The state Supreme Court noted that of the 41 states that have addressed the loss-of-chance issue, 24 states have recognized some version of the theory, while 20 state courts have allowed medical malpractice plaintiffs to assert lost chance as a cognizable injury.

While many states bar loss-of-chance theories and instead take an “all-or-nothing” approach which requires a medical malpractice plaintiff to prove the patient would’ve had a better than 50 percent chance of survival or favorable outcome, the high court said this approach is problematic because it insulates health care providers from claims made by patients whose odds of recovery are 50 percent or less, and runs counter to the purpose of tort law.

“For example, a negligent medical provider who prevents a patient from having a shot at a 45 percent chance of a favorable medical outcome need not compensate that patient at all,” it said. “That patient bears the entire cost of the negligent conduct, a result that does not spread the risk of the negligent conduct to the negligent party, although ‘a function of the tort system is to distribute the risk of injury to or among responsible parties.’”

An attorney for Smith told Law360 they were satisfied with the result, saying it was a big win for health care consumers in Oregon.

“I’m pleased that the Oregon Supreme Court recognized that a loss of a chance of whole or even partial recovery is an injury deserving of fair compensation,” he said. “It’s fair to say it’s a big win for the plaintiffs bar, and more appropriately, for the clients we represent.
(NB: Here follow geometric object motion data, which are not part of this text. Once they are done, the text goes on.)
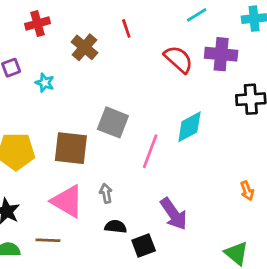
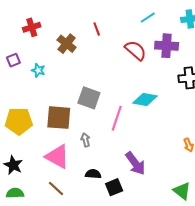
cyan diamond: (189, 127) -> (145, 99), turned 40
gray arrow: (106, 193) -> (86, 140), moved
brown line: (48, 240) -> (56, 189), moved, turned 42

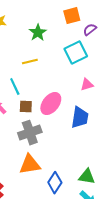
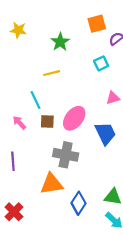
cyan square: (76, 53) -> (101, 63), size x0.6
blue trapezoid: (80, 118) -> (105, 133), turned -35
gray cross: (30, 133) -> (66, 155), moved, turned 30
We have a 49-year old guy who used to be a bodybuilder and [restaurant manager] and now he can’t even hold down a job as a custodian because his brain is fried by the stroke he had. He definitely missed his opportunity to get treatment which could have alleviated all of that.”
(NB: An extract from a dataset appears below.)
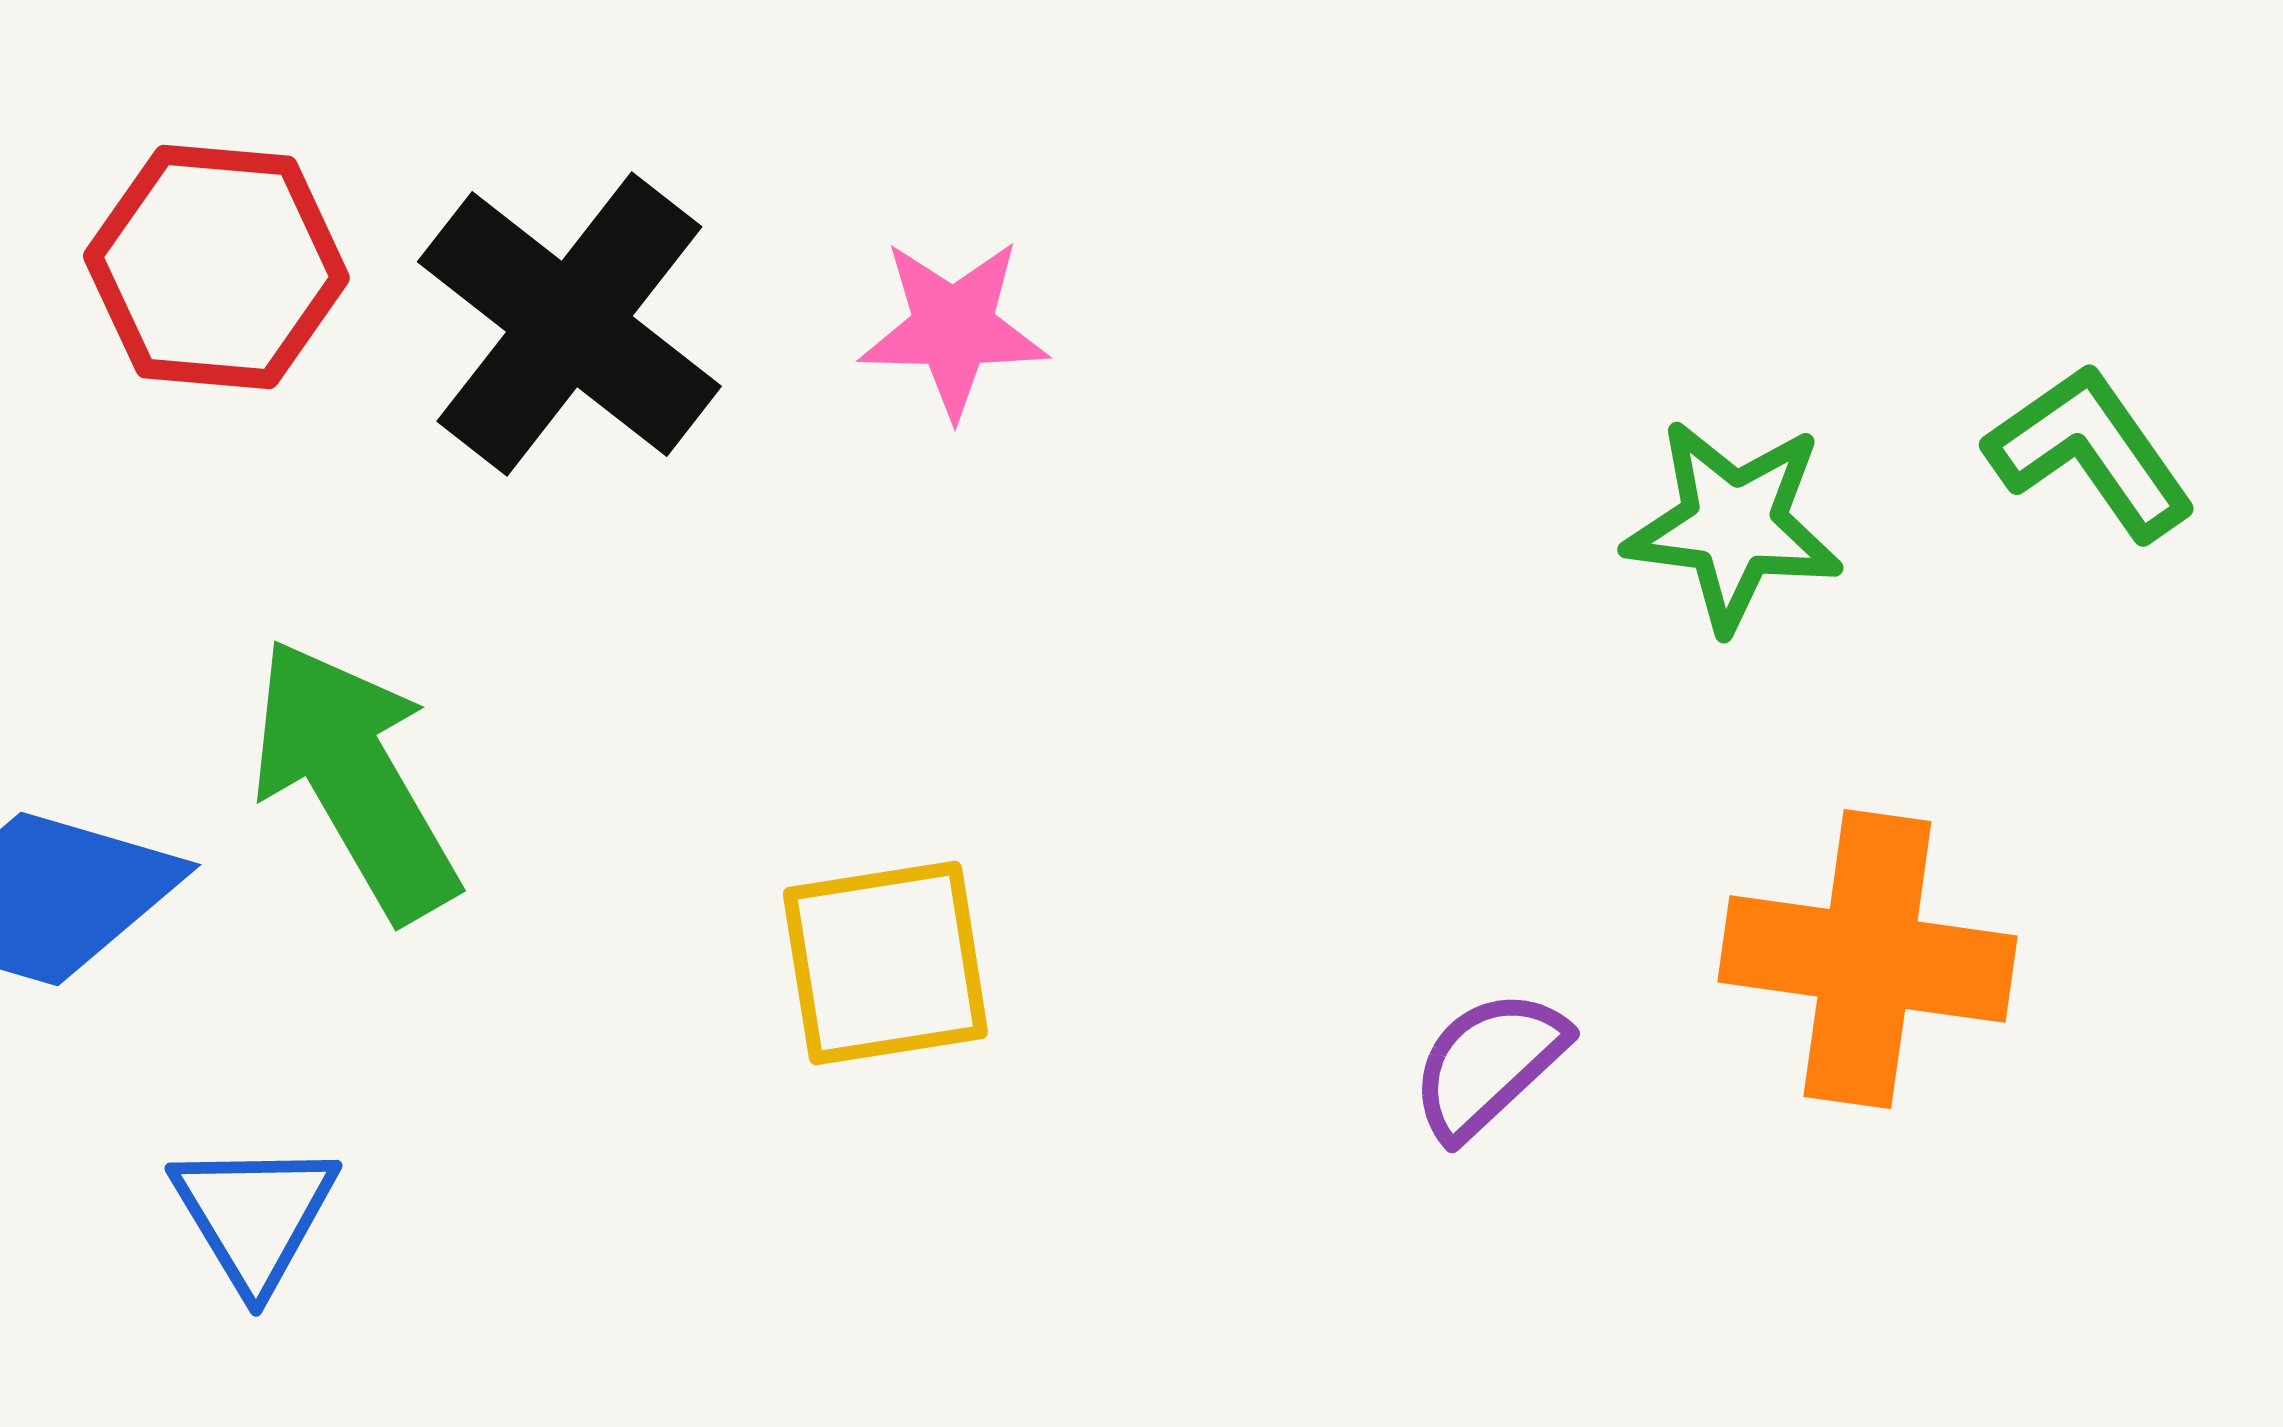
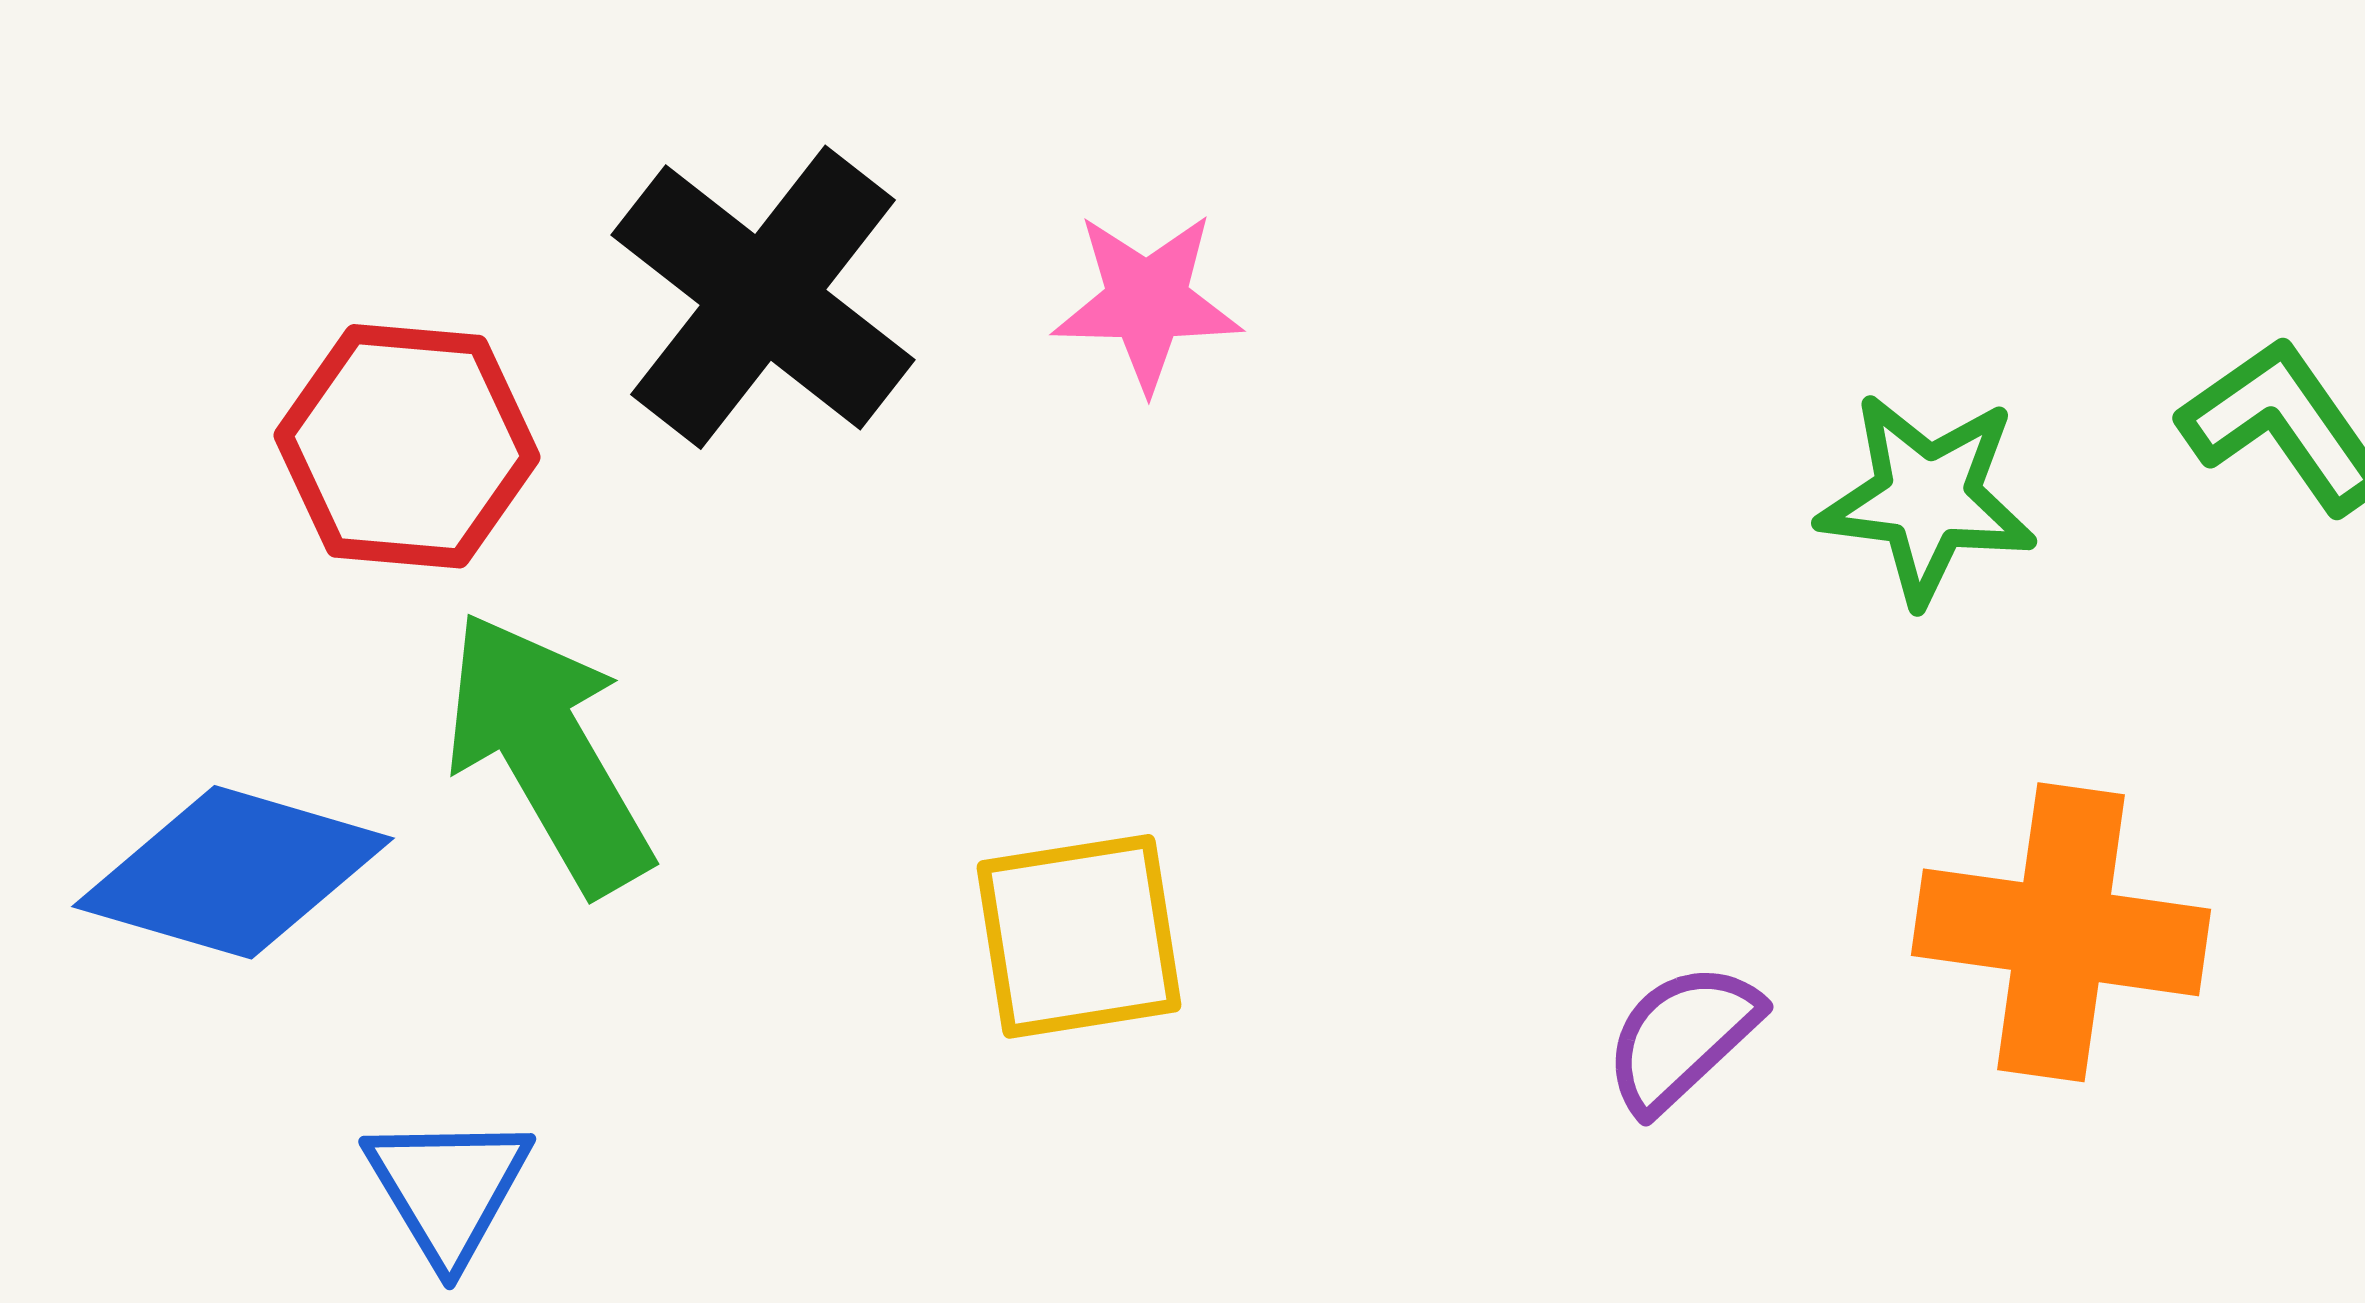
red hexagon: (216, 267) -> (407, 446), moved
A spokesman for Providence Health said they are currently reviewing the ruling.

“Following that, we will begin making preparations to respond to the lawsuit as it returns to circuit court,” the spokesman said.

Representatives for the other parties did not immediately respond to requests for comment Thursday.

The suit was filed in February 2013 and stems from an emergency room visit made by Smith in 2011 due to concerns that he might be having a stroke. Desitter examined Smith without performing a complete physical or neurological examination, and after a CT scan showed no brain bleeding she determined that his symptoms were caused by a sleep aid he had taken and she discharged him.

The next day Smith returned complaining of worsening pain and continued visual problems and again Desitter did not perform a complete examination and diagnosed him with a headache and prescribed Vicodin, according to the opinion.

Two days later Smith was examined by Harris, who ordered an MRI but not on an expedited basis. The MRI later revealed substantial brain damage caused by a stroke, according to the opinion.

Smith is represented by Stephen C. Hendricks of Hendricks Law Firm PC.

Providence Health is represented by George S. Pitcher and Rachel A. Robinson of Lewis Brisbois Bisgaard & Smith LLP.

Harris and is represented by Lindsey H. Hughes and Hillary A. Taylor of Keating Jones Hughes PC.

Desitter is represented by Jay Beattie of Lindsay Hart LLP.

The case is Joseph L. Smith v. Providence Health & Services Oregon et al., case number 28, in the Supreme Court of Oregon.